WORK REQUEST = An exact copy of every record, without the pictures, is what should come back.

MATERIAL FOR THE TASK =

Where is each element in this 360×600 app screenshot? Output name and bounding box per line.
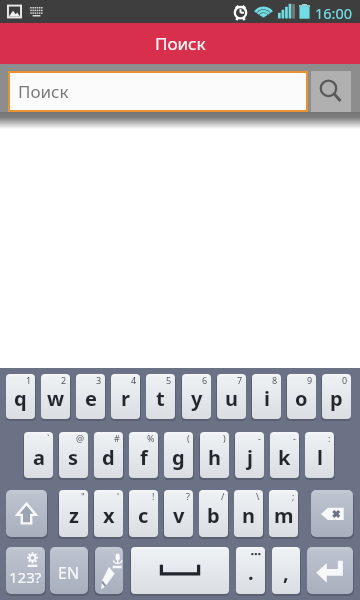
button[interactable]: k [270,432,299,478]
staticText: b [207,502,220,529]
staticText: w [47,385,65,412]
button[interactable]: d [94,432,123,478]
button[interactable]: Enter [307,547,353,594]
staticText: EN [58,562,80,584]
staticText: u [225,385,238,412]
button[interactable]: Handwriting [95,547,123,594]
staticText: , [283,559,289,586]
staticText: ' [117,490,120,502]
staticText: \ [256,490,260,502]
staticText: @ [76,432,85,444]
button[interactable]: r [111,374,140,419]
button[interactable]: EN [50,547,88,594]
staticText: ? [186,490,190,502]
staticText: 9 [307,374,313,386]
staticText: g [172,444,185,471]
staticText: o [295,385,308,412]
staticText: 6 [202,374,208,386]
staticText: 4 [131,374,137,386]
button[interactable]: t [146,374,175,419]
staticText: - [293,432,296,444]
staticText: d [102,444,115,471]
button[interactable]: s [59,432,88,478]
button[interactable]: , [272,547,300,594]
button[interactable]: l [305,432,334,478]
staticText: x [103,502,115,529]
button[interactable]: v [164,490,193,537]
button[interactable]: . [236,547,265,594]
button[interactable]: y [182,374,211,419]
button[interactable]: q [6,374,35,419]
staticText: z [69,502,79,529]
button[interactable]: x [94,490,123,537]
staticText: 123? [9,567,42,587]
button[interactable]: Space [131,547,229,594]
button[interactable]: Search [311,71,351,112]
staticText: p [330,385,343,412]
button[interactable]: j [235,432,264,478]
staticText: e [85,385,97,412]
staticText: 0 [342,374,348,386]
staticText: : [328,432,331,444]
staticText: q [14,385,27,412]
staticText: 2 [61,374,67,386]
staticText: v [173,502,185,529]
staticText: 16:00 [315,3,353,23]
staticText: ` [47,432,50,444]
button[interactable]: e [76,374,105,419]
staticText: - [258,432,261,444]
staticText: 1 [26,374,32,386]
button[interactable]: w [41,374,70,419]
staticText: a [33,444,45,471]
button[interactable]: m [269,490,298,537]
staticText: s [68,444,79,471]
staticText: 5 [166,374,172,386]
button[interactable]: i [252,374,281,419]
button[interactable]: u [217,374,246,419]
button[interactable]: o [287,374,316,419]
staticText: l [317,444,323,471]
button[interactable]: Поиск [10,73,306,110]
staticText: i [264,385,270,412]
staticText: f [140,444,148,471]
button[interactable]: c [129,490,158,537]
staticText: k [278,444,291,471]
staticText: j [247,444,253,471]
button[interactable]: z [59,490,88,537]
staticText: % [147,432,155,444]
button[interactable]: f [129,432,158,478]
staticText: n [242,502,255,529]
button[interactable]: g [164,432,193,478]
staticText: 3 [96,374,102,386]
staticText: ( [187,432,190,444]
staticText: m [274,502,294,529]
staticText: " [81,490,85,502]
staticText: 8 [272,374,278,386]
staticText: c [138,502,149,529]
staticText: y [191,385,203,412]
staticText: ; [292,490,295,502]
button[interactable]: a [24,432,53,478]
staticText: Поиск [155,32,206,55]
button[interactable]: b [199,490,228,537]
button[interactable]: h [200,432,229,478]
staticText: ! [152,490,155,502]
button[interactable]: Shift [6,490,47,537]
staticText: t [156,385,165,412]
button[interactable]: Backspace [311,490,353,537]
staticText: # [114,432,120,444]
button[interactable]: Symbols [6,547,45,594]
staticText: ) [223,432,226,444]
staticText: r [121,385,130,412]
staticText: 7 [237,374,243,386]
button[interactable]: p [322,374,351,419]
staticText: h [208,444,221,471]
button[interactable]: n [234,490,263,537]
staticText: Поиск [18,80,69,103]
staticText: . [248,559,254,586]
staticText: / [221,490,225,502]
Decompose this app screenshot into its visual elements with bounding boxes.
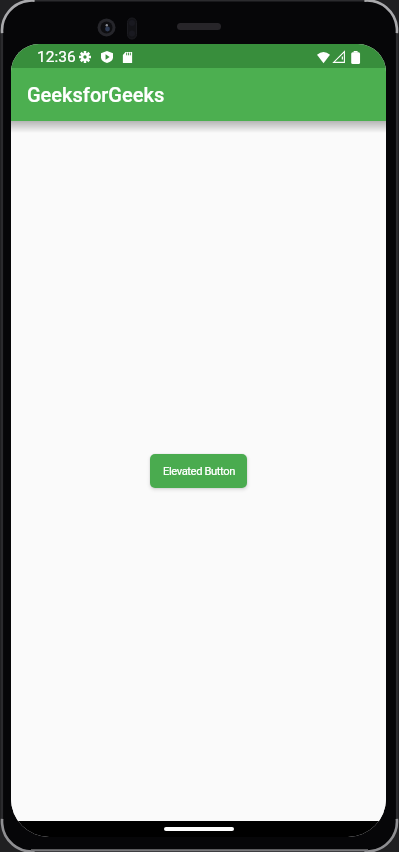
staticText: 12:36 — [37, 48, 76, 66]
staticText: Elevated Button — [163, 465, 235, 478]
staticText: GeeksforGeeks — [27, 83, 165, 106]
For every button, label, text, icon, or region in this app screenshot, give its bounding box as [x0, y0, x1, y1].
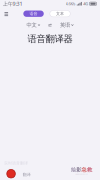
staticText: 影	[76, 166, 81, 173]
staticText: www.downxia.com	[76, 173, 88, 175]
staticText: 4G	[83, 1, 88, 6]
staticText: 实时语音翻译	[4, 161, 28, 166]
staticText: 4.6K/s	[66, 1, 76, 6]
staticText: 翻译	[23, 172, 31, 177]
staticText: 语音翻译器	[28, 33, 72, 45]
staticText: 救	[87, 166, 92, 173]
staticText: 急	[82, 166, 87, 173]
button[interactable]: 文本	[50, 10, 70, 17]
button[interactable]: Menu	[2, 9, 11, 19]
staticText: 上午9:31	[2, 0, 22, 7]
staticText: 语音	[30, 11, 38, 16]
button[interactable]: Swap languages	[48, 24, 52, 26]
button[interactable]: 语音	[23, 10, 44, 17]
button[interactable]: 中文	[27, 22, 40, 28]
staticText: 文本	[56, 11, 64, 16]
button[interactable]: 英语	[60, 22, 73, 28]
staticText: 英语	[60, 22, 70, 28]
staticText: 中文	[27, 22, 37, 28]
button[interactable]: Record	[7, 170, 15, 178]
staticText: 绘	[71, 166, 76, 173]
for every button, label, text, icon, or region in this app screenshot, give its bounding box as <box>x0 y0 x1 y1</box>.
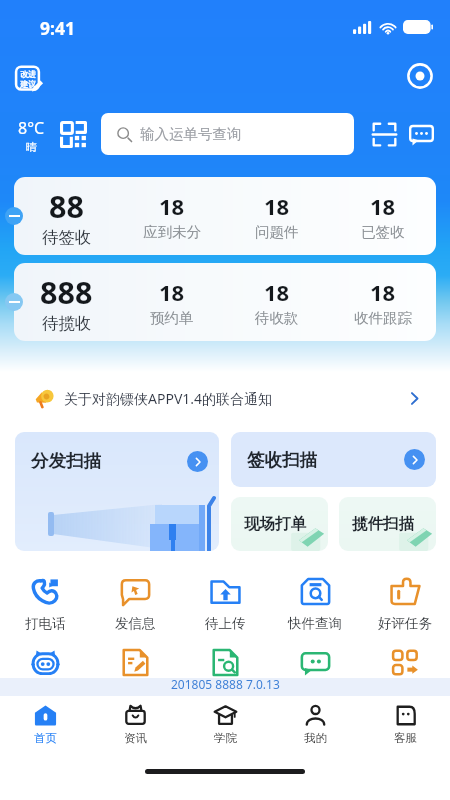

FINISHED TASK =
Where is each element in this 360×600 app screenshot? Output name and bounding box per line.
button[interactable]: k [270,432,299,478]
staticText: b [207,502,220,529]
staticText: w [47,385,65,412]
button[interactable]: d [94,432,123,478]
button[interactable]: Enter [307,547,353,594]
staticText: EN [58,562,80,584]
staticText: u [225,385,238,412]
button[interactable]: Handwriting [95,547,123,594]
staticText: , [283,559,289,586]
staticText: ' [117,490,120,502]
staticText: \ [256,490,260,502]
staticText: @ [76,432,85,444]
button[interactable]: r [111,374,140,419]
button[interactable]: EN [50,547,88,594]
staticText: ? [186,490,190,502]
staticText: 9 [307,374,313,386]
staticText: g [172,444,185,471]
staticText: o [295,385,308,412]
staticText: 6 [202,374,208,386]
staticText: 4 [131,374,137,386]
button[interactable]: t [146,374,175,419]
staticText: - [293,432,296,444]
staticText: d [102,444,115,471]
button[interactable]: s [59,432,88,478]
button[interactable]: , [272,547,300,594]
button[interactable]: l [305,432,334,478]
staticText: x [103,502,115,529]
button[interactable]: v [164,490,193,537]
button[interactable]: . [236,547,265,594]
button[interactable]: y [182,374,211,419]
button[interactable]: q [6,374,35,419]
staticText: z [69,502,79,529]
button[interactable]: x [94,490,123,537]
staticText: 123? [9,567,42,587]
button[interactable]: Space [131,547,229,594]
button[interactable]: Search [311,71,351,112]
staticText: p [330,385,343,412]
button[interactable]: j [235,432,264,478]
staticText: e [85,385,97,412]
staticText: 0 [342,374,348,386]
staticText: : [328,432,331,444]
staticText: q [14,385,27,412]
staticText: 2 [61,374,67,386]
staticText: v [173,502,185,529]
staticText: 16:00 [315,3,353,23]
staticText: ` [47,432,50,444]
button[interactable]: e [76,374,105,419]
staticText: - [258,432,261,444]
staticText: 1 [26,374,32,386]
button[interactable]: w [41,374,70,419]
staticText: a [33,444,45,471]
button[interactable]: m [269,490,298,537]
staticText: s [68,444,79,471]
staticText: 5 [166,374,172,386]
button[interactable]: i [252,374,281,419]
button[interactable]: u [217,374,246,419]
button[interactable]: o [287,374,316,419]
staticText: l [317,444,323,471]
button[interactable]: Поиск [10,73,306,110]
staticText: i [264,385,270,412]
staticText: f [140,444,148,471]
button[interactable]: c [129,490,158,537]
staticText: k [278,444,291,471]
staticText: j [247,444,253,471]
button[interactable]: z [59,490,88,537]
staticText: % [147,432,155,444]
button[interactable]: f [129,432,158,478]
staticText: n [242,502,255,529]
button[interactable]: g [164,432,193,478]
staticText: 3 [96,374,102,386]
staticText: ( [187,432,190,444]
staticText: m [274,502,294,529]
staticText: " [81,490,85,502]
staticText: 8 [272,374,278,386]
staticText: c [138,502,149,529]
staticText: y [191,385,203,412]
staticText: ; [292,490,295,502]
button[interactable]: a [24,432,53,478]
staticText: Поиск [155,32,206,55]
button[interactable]: b [199,490,228,537]
button[interactable]: h [200,432,229,478]
staticText: ! [152,490,155,502]
button[interactable]: Shift [6,490,47,537]
staticText: t [156,385,165,412]
button[interactable]: Backspace [311,490,353,537]
staticText: # [114,432,120,444]
button[interactable]: Symbols [6,547,45,594]
staticText: ) [223,432,226,444]
staticText: r [121,385,130,412]
staticText: 7 [237,374,243,386]
button[interactable]: p [322,374,351,419]
staticText: h [208,444,221,471]
button[interactable]: n [234,490,263,537]
staticText: Поиск [18,80,69,103]
staticText: . [248,559,254,586]
staticText: / [221,490,225,502]
Decompose this app screenshot into its visual elements with bounding boxes.
staticText: 12:36 — [37, 48, 76, 66]
staticText: Elevated Button — [163, 465, 235, 478]
staticText: GeeksforGeeks — [27, 83, 165, 106]
For every button, label, text, icon, or region in this app screenshot, give its bounding box as [x0, y0, x1, y1].
staticText: 影	[76, 166, 81, 173]
staticText: www.downxia.com	[76, 173, 88, 175]
staticText: 4G	[83, 1, 88, 6]
staticText: 实时语音翻译	[4, 161, 28, 166]
staticText: 4.6K/s	[66, 1, 76, 6]
staticText: 翻译	[23, 172, 31, 177]
staticText: 语音翻译器	[28, 33, 72, 45]
staticText: 救	[87, 166, 92, 173]
staticText: 急	[82, 166, 87, 173]
button[interactable]: 文本	[50, 10, 70, 17]
button[interactable]: Menu	[2, 9, 11, 19]
staticText: 上午9:31	[2, 0, 22, 7]
staticText: 语音	[30, 11, 38, 16]
button[interactable]: Swap languages	[48, 24, 52, 26]
button[interactable]: 语音	[23, 10, 44, 17]
button[interactable]: 中文	[27, 22, 40, 28]
staticText: 文本	[56, 11, 64, 16]
button[interactable]: 英语	[60, 22, 73, 28]
staticText: 英语	[60, 22, 70, 28]
staticText: 中文	[27, 22, 37, 28]
button[interactable]: Record	[7, 170, 15, 178]
staticText: 绘	[71, 166, 76, 173]
for every button, label, text, icon, or region in this app screenshot, give its bounding box as <box>x0 y0 x1 y1</box>.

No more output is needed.